* _Assignment_:
An exact copy of every entry is needed, with the images left out.

* _Records provided_:

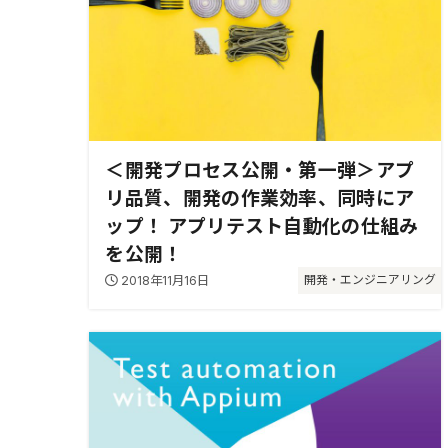
＜開発プロセス公開・第一弾＞アプ
リ品質、開発の作業効率、同時にア
ップ！ アプリテスト自動化の仕組み
を公開！
2018年11月16日
開発・エンジニアリング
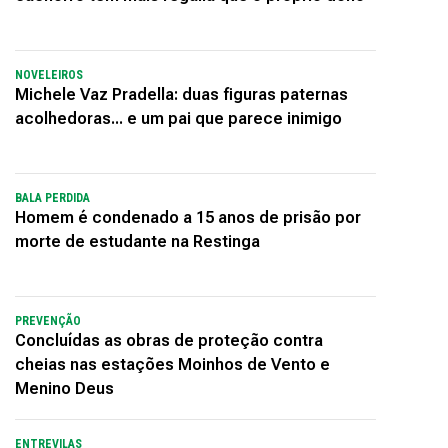
NOVELEIROS
Michele Vaz Pradella: duas figuras paternas
acolhedoras... e um pai que parece inimigo
BALA PERDIDA
Homem é condenado a 15 anos de prisão por
morte de estudante na Restinga
PREVENÇÃO
Concluídas as obras de proteção contra
cheias nas estações Moinhos de Vento e
Menino Deus
ENTREVILAS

* _Written answer_:
＜開発プロセス公開・第一弾＞アプ
リ品質、開発の作業効率、同時にア
ップ！ アプリテスト自動化の仕組み
を公開！
2018年11月16日
開発・エンジニアリング
NOVELEIROS
Michele Vaz Pradella: duas figuras paternas
acolhedoras... e um pai que parece inimigo
BALA PERDIDA
Homem é condenado a 15 anos de prisão por
morte de estudante na Restinga
PREVENÇÃO
Concluídas as obras de proteção contra
cheias nas estações Moinhos de Vento e
Menino Deus
ENTREVILAS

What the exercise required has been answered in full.